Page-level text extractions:
"""

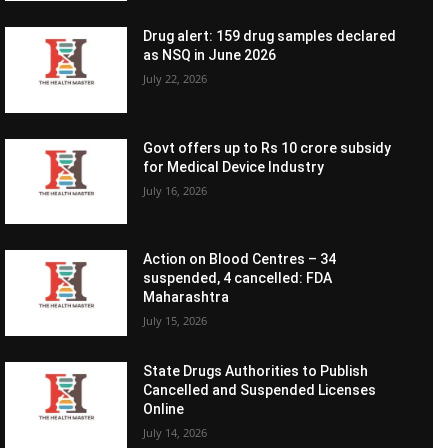
Drug alert: 159 drug samples declared
as NSQ in June 2026
July 22, 2026
Govt offers up to Rs 10 crore subsidy
for Medical Device Industry
July 16, 2026
Action on Blood Centres – 34
suspended, 4 cancelled: FDA
Maharashtra
July 15, 2026
State Drugs Authorities to Publish
Cancelled and Suspended Licenses
Online
July 14, 2026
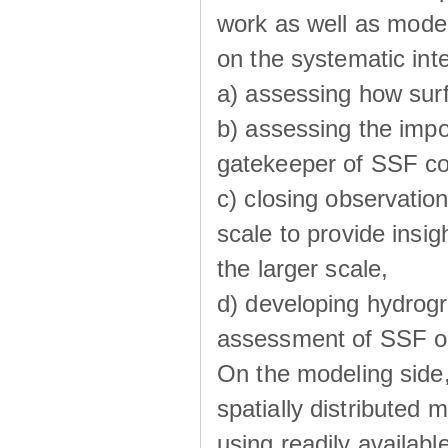
work as well as model
on the systematic int
a) assessing how sur
b) assessing the impo
gatekeeper of SSF co
c) closing observatio
scale to provide insig
the larger scale,
d) developing hydrog
assessment of SSF oc
On the modeling side
spatially distributed 
using readily availabl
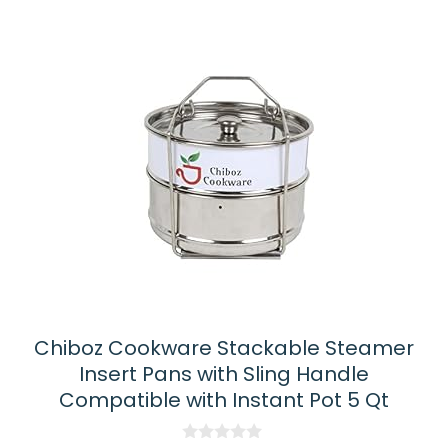
latest
Chiboz Cookware Stackable Steamer
Insert Pans with Sling Handle
Compatible with Instant Pot 5 Qt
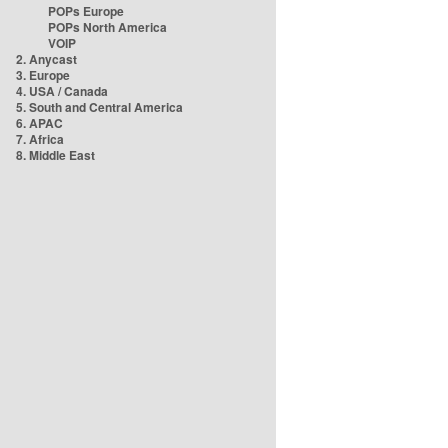
POPs Europe
POPs North America
VOIP
2. Anycast
3. Europe
4. USA / Canada
5. South and Central America
6. APAC
7. Africa
8. Middle East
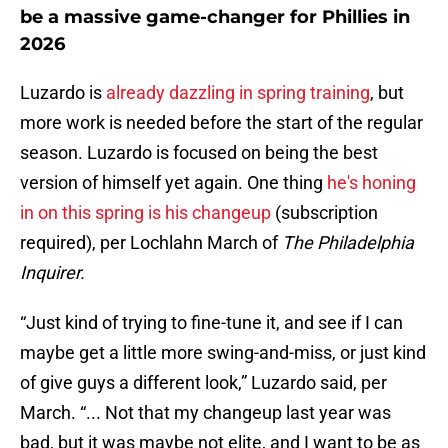
be a massive game-changer for Phillies in
2026
Luzardo is
already dazzling in spring training
, but
more work is needed before the start of the regular
season. Luzardo is focused on being the best
version of himself yet again. One thing
he's honing
in on this spring is his changeup
(subscription
required), per Lochlahn March of
The Philadelphia
Inquirer.
“Just kind of trying to fine-tune it, and see if I can
maybe get a little more swing-and-miss, or just kind
of give guys a different look,” Luzardo said, per
March. “... Not that my changeup last year was
bad, but it was maybe not elite, and I want to be as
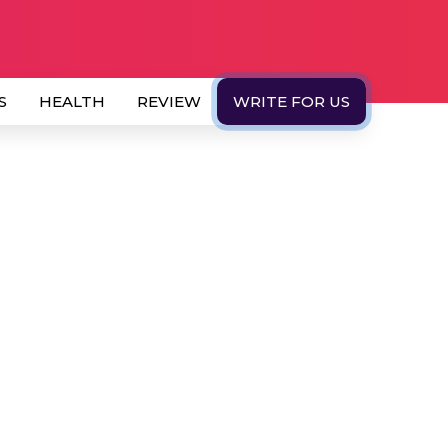
S
HEALTH
REVIEW
WRITE FOR US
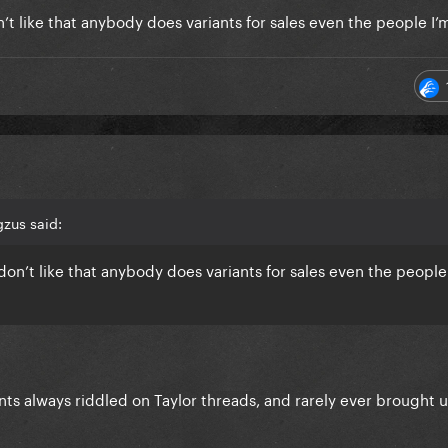
’t like that anybody does variants for sales even the people I’m
zus said:
don’t like that anybody does variants for sales even the people
nts always riddled on Taylor threads, and rarely ever brought 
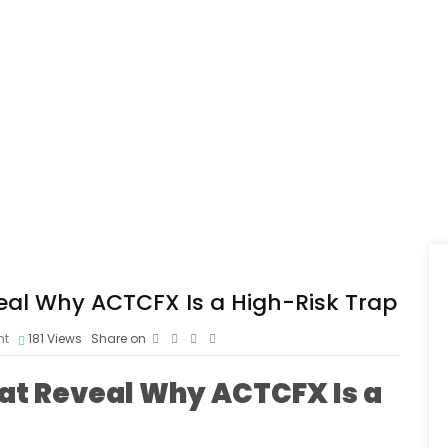
eal Why ACTCFX Is a High-Risk Trap
nt
181
Views
Share on
at Reveal Why ACTCFX Is a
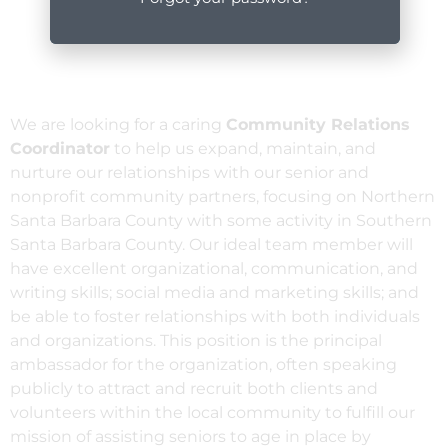
We are looking for a caring
Community Relations
Coordinator
to help us expand, maintain, and
nurture our relationships with our senior and
nonprofit community partners, focusing on Northern
Santa Barbara County with some activity in Southern
Santa Barbara County. Our ideal team member will
have excellent organizational, communication, and
writing skills; social media and marketing skills; and
be able to foster relationships with both individuals
and organizations. This position is the principal
ambassador for the organization, often speaking
publicly to attract and recruit both clients and
volunteers within the local community to fulfill our
mission of assisting seniors to age in place by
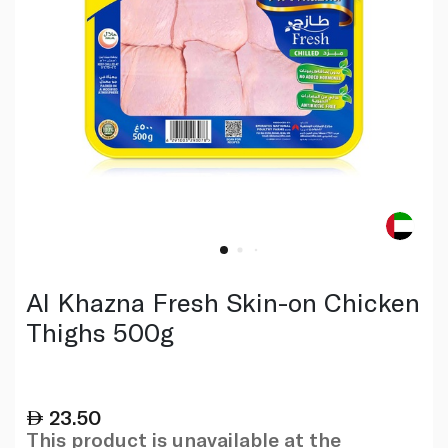
Al Khazna Fresh Skin-on Chicken
Thighs 500g
23.50
This product is unavailable at the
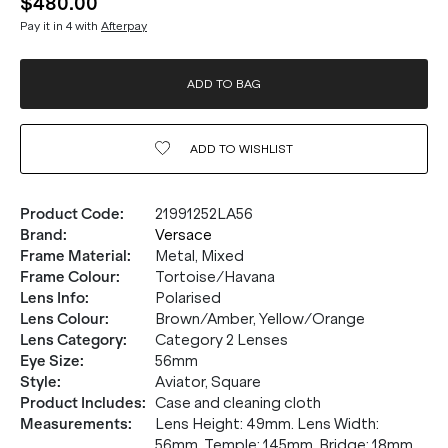
$480.00
Pay it in 4 with
Afterpay
ADD TO BAG
ADD TO
WISHLIST
Product Code
:
21991252LA56
Brand
:
Versace
Frame Material
:
Metal, Mixed
Frame Colour
:
Tortoise/Havana
Lens Info
:
Polarised
Lens Colour
:
Brown/Amber, Yellow/Orange
Lens Category
:
Category 2 Lenses
Eye Size
:
56mm
Style
:
Aviator, Square
Product Includes
:
Case and cleaning cloth
Measurements
:
Lens Height: 49mm. Lens Width:
56mm. Temple: 145mm. Bridge: 18mm.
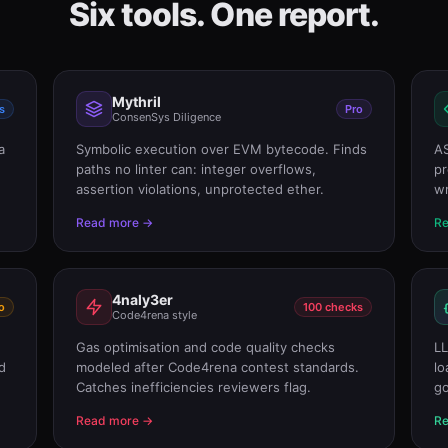
Six tools. One report.
Mythril
s
Pro
ConsenSys Diligence
a
Symbolic execution over EVM bytecode. Finds
AS
paths no linter can: integer overflows,
pr
assertion violations, unprotected ether.
wr
Read more →
R
4naly3er
o
100 checks
Code4rena style
Gas optimisation and code quality checks
LL
d
modeled after Code4rena contest standards.
lo
Catches inefficiencies reviewers flag.
go
Read more →
R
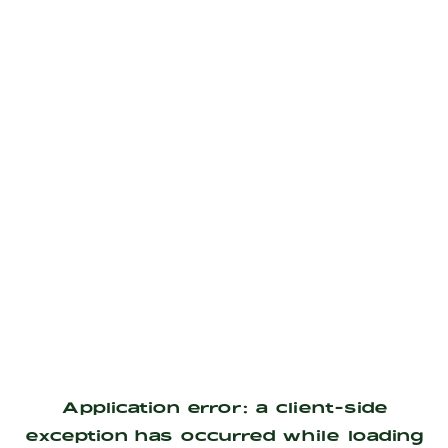
Application error: a
client
-side
exception has occurred while loading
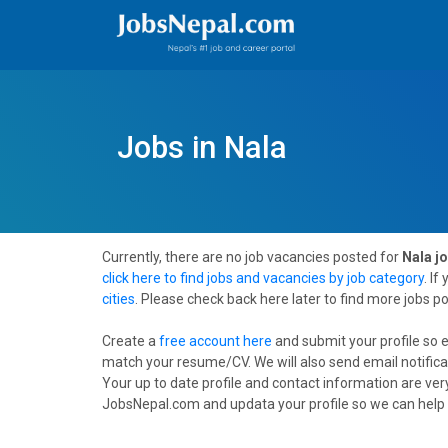
Jobs in Nala
Currently, there are no job vacancies posted for
Nala j
click here to find jobs and vacancies by job category
. If
cities
. Please check back here later to find more jobs p
Create a
free account here
and submit your profile so 
match your resume/CV. We will also send email notifica
Your up to date profile and contact information are very
JobsNepal.com and updata your profile so we can help 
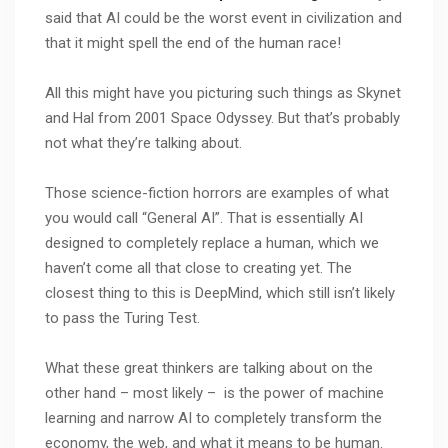
said that AI could be the worst event in civilization and
that it might spell the end of the human race!
All this might have you picturing such things as Skynet
and Hal from 2001 Space Odyssey. But that’s probably
not what they’re talking about.
Those science-fiction horrors are examples of what
you would call “General AI”. That is essentially AI
designed to completely replace a human, which we
haven’t come all that close to creating yet. The
closest thing to this is DeepMind, which still isn’t likely
to pass the Turing Test.
What these great thinkers are talking about on the
other hand – most likely – is the power of machine
learning and narrow AI to completely transform the
economy, the web, and what it means to be human.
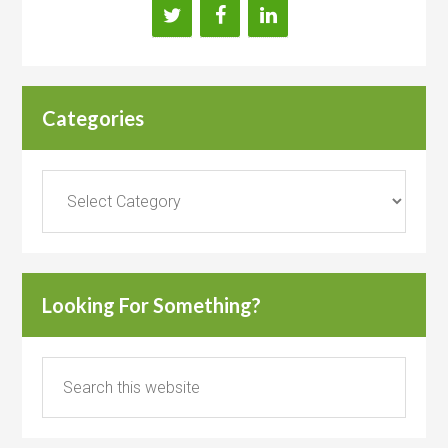
Categories
Categories
Looking For Something?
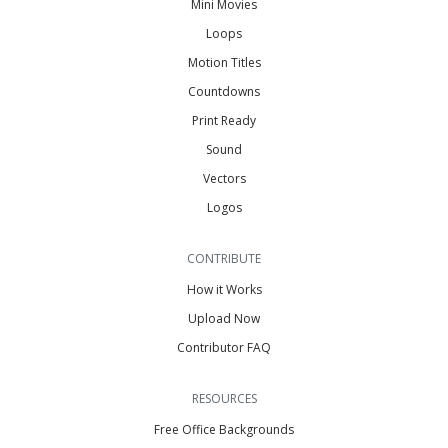
Mini Movies
Loops
Motion Titles
Countdowns
Print Ready
Sound
Vectors
Logos
CONTRIBUTE
How it Works
Upload Now
Contributor FAQ
RESOURCES
Free Office Backgrounds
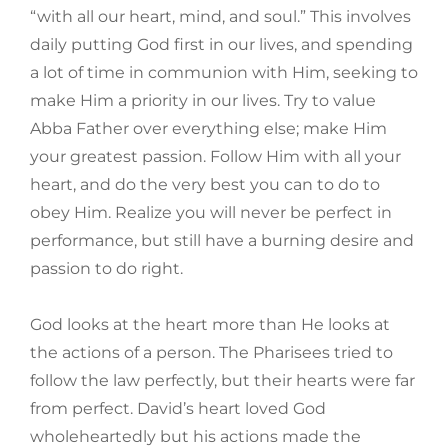
“with all our heart, mind, and soul.” This involves
daily putting God first in our lives, and spending
a lot of time in communion with Him, seeking to
make Him a priority in our lives. Try to value
Abba Father over everything else; make Him
your greatest passion. Follow Him with all your
heart, and do the very best you can to do to
obey Him. Realize you will never be perfect in
performance, but still have a burning desire and
passion to do right.
God looks at the heart more than He looks at
the actions of a person. The Pharisees tried to
follow the law perfectly, but their hearts were far
from perfect. David’s heart loved God
wholeheartedly but his actions made the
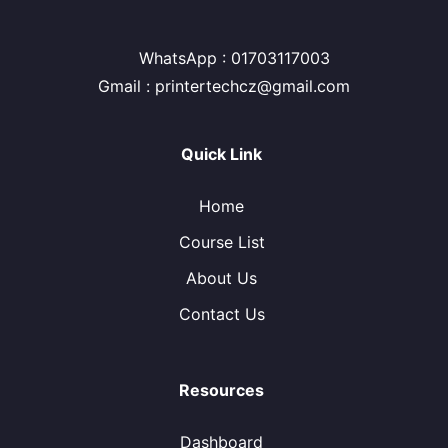
WhatsApp : 01703117003
Gmail : printertechcz@gmail.com
Quick Link
Home
Course List
About Us
Contact Us
Resources
Dashboard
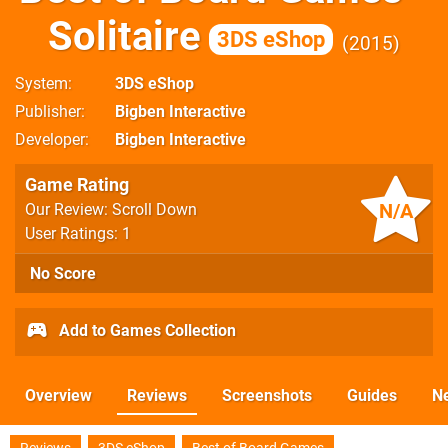
Solitaire
3DS eShop
2015
System
3DS eShop
Publisher
Bigben Interactive
Developer
Bigben Interactive
Game Rating
N/A
Our Review: Scroll Down
User Ratings: 1
No Score
Add to Games Collection
Overview
Reviews
Screenshots
Guides
N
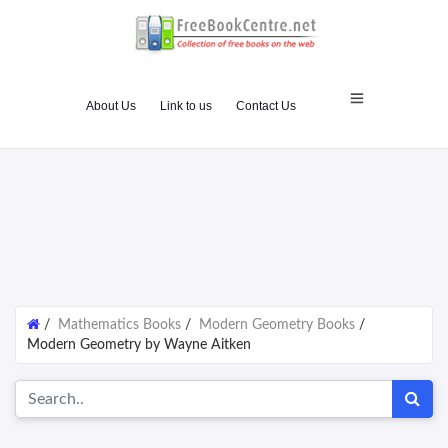
About Us
Link to us
Contact Us
/
Mathematics Books
/
Modern Geometry Books
/
Modern Geometry by Wayne Aitken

"""

The stretch above running from the line with "This product is unavailable at the" through the line with "said that AI" is all you should copy, exactly, leaving out the pictures.

This product is unavailable at the
$480.00
Pay it in 4 with
Afterpay
ADD TO BAG
ADD TO
WISHLIST
Product Code
:
21991252LA56
Brand
:
Versace
Frame Material
:
Metal, Mixed
Frame Colour
:
Tortoise/Havana
Lens Info
:
Polarised
Lens Colour
:
Brown/Amber, Yellow/Orange
Lens Category
:
Category 2 Lenses
Eye Size
:
56mm
Style
:
Aviator, Square
Product Includes
:
Case and cleaning cloth
Measurements
:
Lens Height: 49mm. Lens Width:
56mm. Temple: 145mm. Bridge: 18mm.
Six tools. One report.
Mythril
s
Pro
ConsenSys Diligence
a
Symbolic execution over EVM bytecode. Finds
AS
paths no linter can: integer overflows,
pr
assertion violations, unprotected ether.
wr
Read more →
R
4naly3er
o
100 checks
Code4rena style
Gas optimisation and code quality checks
LL
d
modeled after Code4rena contest standards.
lo
Catches inefficiencies reviewers flag.
go
Read more →
R
Application error: a
client
-side
exception has occurred while loading
Jobs in Nala
Currently, there are no job vacancies posted for
Nala j
click here to find jobs and vacancies by job category
. If
cities
. Please check back here later to find more jobs p
Create a
free account here
and submit your profile so 
match your resume/CV. We will also send email notifica
Your up to date profile and contact information are very
JobsNepal.com and updata your profile so we can help 
said that AI could be the worst event in civilization and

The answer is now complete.